Now, it's social workers, public health advocates and program participants who are concerned. With the grant renewal on hold, the 450 HIV/AIDS patients who rely on the program face an uncertain future.

It's true, as Waddoups suggested, that many program participants have been denied health insurance coverage because their disease was a pre-existing condition, an abomination that will be corrected by the recently approved federal health care reform legislation. But that change won't take effect until 2014. Discontinuing the program now could force some patients to forgo vital care for years. And for what?

Saving money can be expensive. But in this case, it is prohibitively so. If the Ryan White program is allowed to lapse, Utah would sacrifice the health of HIV/AIDS patients and forfeit $3.8 million in federal funds to save state taxpayers a paltry $45,000. (The balance of the $1.4 million state match necessary to leverage the federal funds is provided through "in-kind" services -- money spent on other existing programs that the state will fund with or without the Ryan White grant.)
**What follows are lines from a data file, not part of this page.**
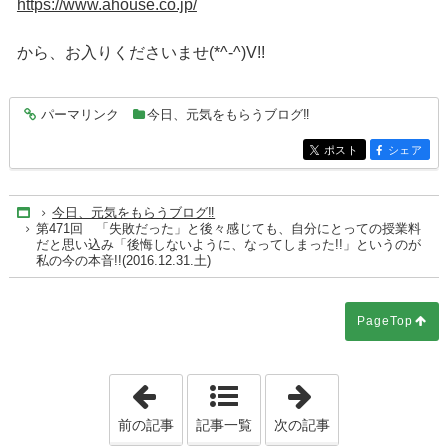
https://www.ahouse.co.jp/
から、お入りくださいませ(*^-^)V!!
パーマリンク
今日、元気をもらうブログ‼
entry4834
ポスト
シェア
entry4834
entry4834
今日、元気をもらうブログ‼
Home
第471回 「失敗だった」と後々感じても、自分にとっての授業料
だと思い込み「後悔しないように、なってしまった!!」というのが
私の今の本音!!(2016.12.31.土)
PageTop
「第470回 「いやぁ～歳をとると１年が
「第472回 20
前の記事
記事一覧
次の記事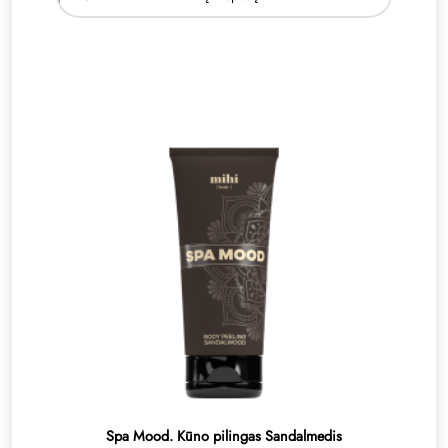
Spa Mood. Kūno pilingas Sandalmedis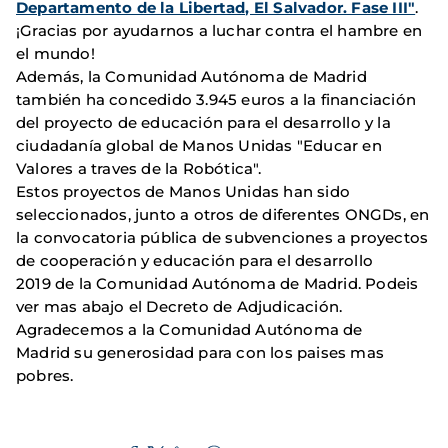
Departamento de la Libertad, El Salvador. Fase III"
.
¡Gracias por ayudarnos a luchar contra el hambre en
el mundo!
Además, la Comunidad Autónoma de Madrid
también ha concedido 3.945 euros a la financiación
del proyecto de educación para el desarrollo y la
ciudadanía global de Manos Unidas "Educar en
Valores a traves de la Robótica".
Estos proyectos de Manos Unidas han sido
seleccionados, junto a otros de diferentes ONGDs, en
la convocatoria pública de subvenciones a proyectos
de cooperación y educación para el desarrollo
2019 de la Comunidad Autónoma de Madrid. Podeis
ver mas abajo el Decreto de Adjudicación.
Agradecemos a la Comunidad Autónoma de
Madrid su generosidad para con los paises mas
pobres.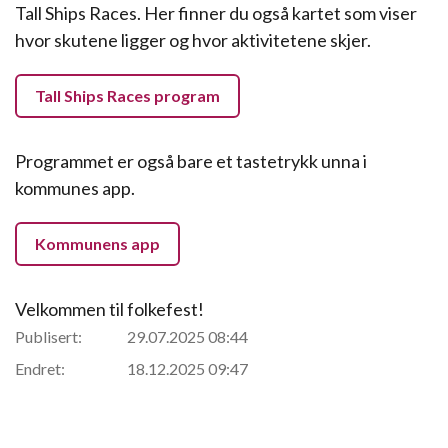
Tall Ships Races. Her finner du også kartet som viser
hvor skutene ligger og hvor aktivitetene skjer.
Tall Ships Races program
Programmet er også bare et tastetrykk unna i
kommunes app.
Kommunens app
Velkommen til folkefest!
Publisert:
29.07.2025 08:44
Endret:
18.12.2025 09:47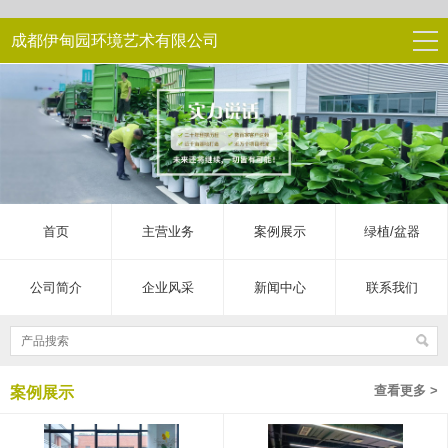
成都伊甸园环境艺术有限公司
首页
主营业务
案例展示
绿植/盆器
公司简介
企业风采
新闻中心
联系我们
查看更多 >
案例展示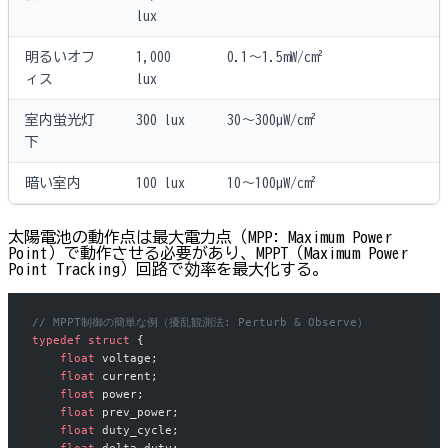
lux
明るいオフ
1,000
0.1〜1.5mW/cm²
ィス
lux
室内蛍光灯
300 lux
30〜300µW/cm²
下
暗い室内
100 lux
10〜100µW/cm²
太陽電池の動作点は最大電力点（MPP: Maximum Power
Point）で動作させる必要があり、MPPT（Maximum Power
Point Tracking）回路で効率を最大化する。
// MPPT制御の簡単な例（擾乱観測法: Perturb & Observe）
typedef
 struct
 {
    float
 voltage;
    float
 current;
    float
 power;
    float
 prev_power;
    float
 duty_cycle;
    float
 delta_duty;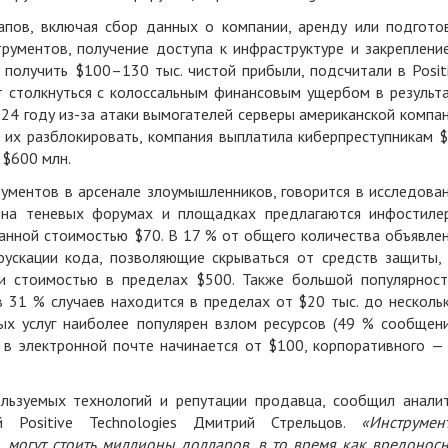
апов, включая сбор данных о компании, аренду или подгото
рументов, получение доступа к инфраструктуре и закреплени
 получить $100–130 тыс. чистой прибыли, подсчитали в Posit
т столкнуться с колоссальным финансовым ущербом в результ
024 году из-за атаки вымогателей серверы американской компа
 их разблокировать, компания выплатила киберпреступникам 
 $600 млн.
ументов в арсенале злоумышленников, говорится в исследова
й на теневых форумах и площадках предлагаются инфостиле
анной стоимостью $70. В 17 % от общего количества объявле
ускации кода, позволяющие скрываться от средств защиты,
ки стоимостью в пределах $500. Также большой популярнос
в 31 % случаев находится в пределах от $20 тыс. до несколь
ых услуг наиболее популярен взлом ресурсов (49 % сообщени
 в электронной почте начинается от $100, корпоративного —
льзуемых технологий и репутации продавца, сообщил анали
ий Positive Technologies Дмитрий Стрельцов.
«Инструмен
, могут стоить миллионы долларов, в то время как вредонос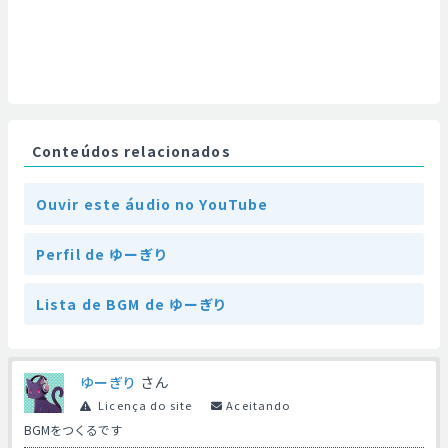
Conteúdos relacionados
Ouvir este áudio no YouTube
Perfil de ゆーぎり
Lista de BGM de ゆーぎり
ゆーぎり
さん
Licença do site
Aceitando
BGMをつくるです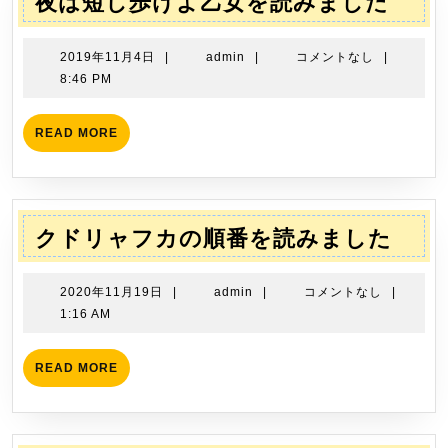
夜
夜は短し歩けよ乙女を読みました
シ
は
ョ
短
2019
admin
2019年11月4日
|
admin
|
コメントなし
|
ン
し
年
8:46 PM
11
歩
月
け
READ
READ MORE
4
MORE
よ
日
乙
女
を
ク
クドリャフカの順番を読みました
読
ド
み
リ
2020
admin
2020年11月19日
|
admin
|
コメントなし
|
ま
ャ
年
1:16 AM
し
11
フ
月
た
カ
READ
READ MORE
19
MORE
の
日
順
番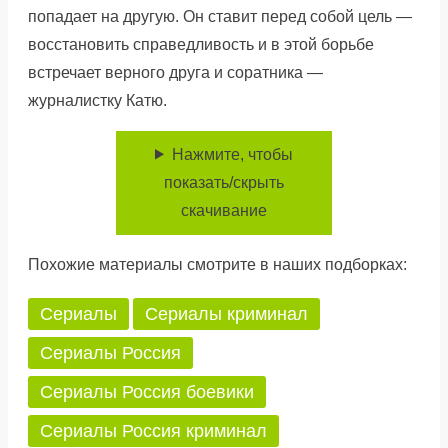
попадает на другую. Он ставит перед собой цель —
восстановить справедливость и в этой борьбе
встречает верного друга и соратника —
журналистку Катю.
Нажмите, чтобы
показать/скрыть
скачивание
Похожие материалы смотрите в наших подборках:
Сериалы
Сериалы криминал
Сериалы Россия
Сериалы Россия боевики
Сериалы Россия криминал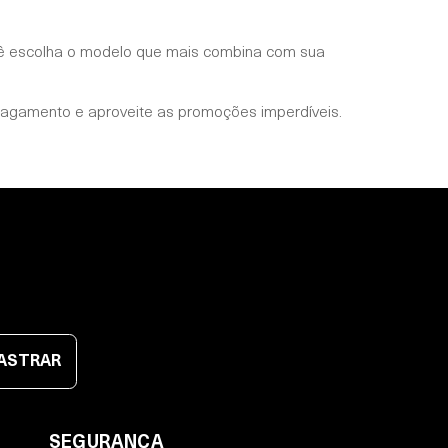
ê escolha o modelo que mais combina com sua
agamento e aproveite as promoções imperdíveis.
ASTRAR
SEGURANÇA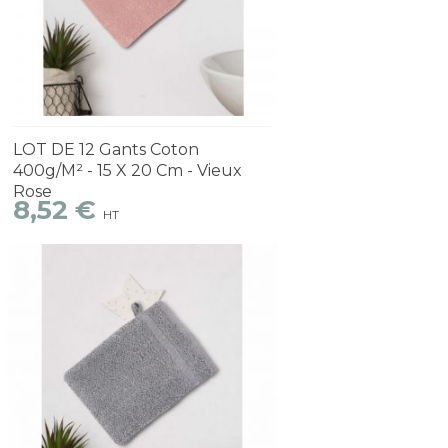
Découvrir
1 à 2 semaines
LOT DE 12 Gants Coton
400g/m² - 15 X 20 Cm - Vieux
Rose
8,52 €
HT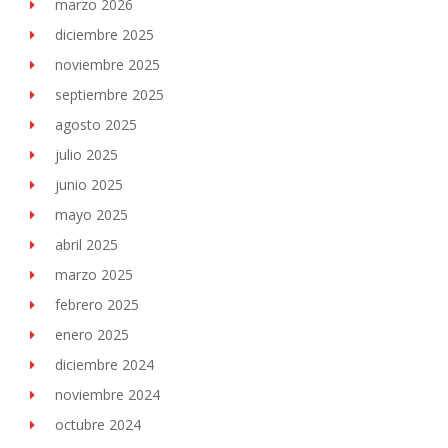
marzo 2026
diciembre 2025
noviembre 2025
septiembre 2025
agosto 2025
julio 2025
junio 2025
mayo 2025
abril 2025
marzo 2025
febrero 2025
enero 2025
diciembre 2024
noviembre 2024
octubre 2024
Now, it appears that committee members were unaware of the paltry savings that would be gained by abolishing the program. Their objections apparently stemmed from a lack of knowledge, not cold hearts.

Waddoups, after learning how little the state would save, says he no longer sees a need to chop the program. Hopefully, his fellow committee members will agree when they meet next month, and the grant application will be submitted before services to this vulnerable population are disrupted.